A special thanks goes to the team in Winter 2024 working on Time Series Analysis of Log-Returns of Apple Stock Price (12). As our project also focused on stock data, we mainly referred to their logic and methods of performing the analysis, particularly in the sections of Data, Model Diagnostics, and ARMA-GARCH model.
By addressing the limitations and open questions from Project 14(12), Our analysis extends beyond Project 14 by incorporating frequency-domain analysis, using Fourier and Wavelet Transforms to detect hidden cyclical patterns in Tesla’s stock returns. While Project 14 focused on ARIMA and GARCH models in the time domain, we identified recurring market cycles, such as weekly trading patterns and quarterly earnings effects, which traditional models may overlook. Our Fourier analysis revealed dominant frequencies in Tesla’s returns, while Wavelet analysis captured non-stationary volatility fluctuations, particularly around earnings releases. These insights provide a more comprehensive understanding of stock price behavior, offering valuable implications for short-term traders and risk management strategies.

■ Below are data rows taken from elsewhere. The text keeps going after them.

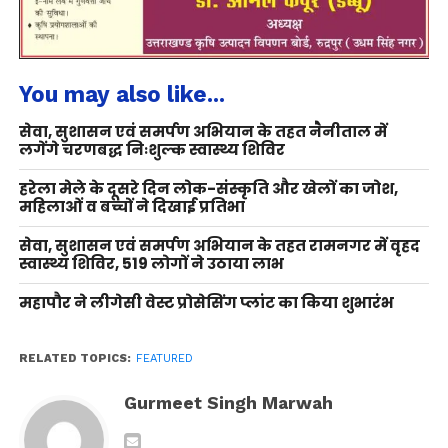
You may also like...
सेवा, सुशासन एवं समर्पण अभियान के तहत नैनीताल में
लगेंगे चरणबद्ध निःशुल्क स्वास्थ्य शिविर
हरेला मेले के दूसरे दिन लोक-संस्कृति और खेलों का जोश,
महिलाओं व बच्चों ने दिखाई प्रतिभा
सेवा, सुशासन एवं समर्पण अभियान के तहत रामनगर में वृहद
स्वास्थ्य शिविर, 519 लोगों ने उठाया लाभ
महापौर ने लीगेसी वेस्ट प्रोसेसिंग प्लांट का किया शुभारंभ
RELATED TOPICS:
FEATURED
Gurmeet Singh Marwah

Future work could explore machine learning-based time series forecasting (e.g., LSTMs,RNN) to further improve predictive accuracy.What’s more, it might be possible to use our dual approach of time-domain (ARIMA, GARCH) and frequency-domain (Fourier, Wavelets) analysis to optimize timing, position sizing, and hedging strategies.
Additionally, ChatGPT was consulted for code debugging and citation formatting. The project was not consulted with anyone outside of our group. We wanted to express our gratitude to our STATS 531 instructor Prof. Ionides and GSI Aaron for their teaching and support on our time series learning.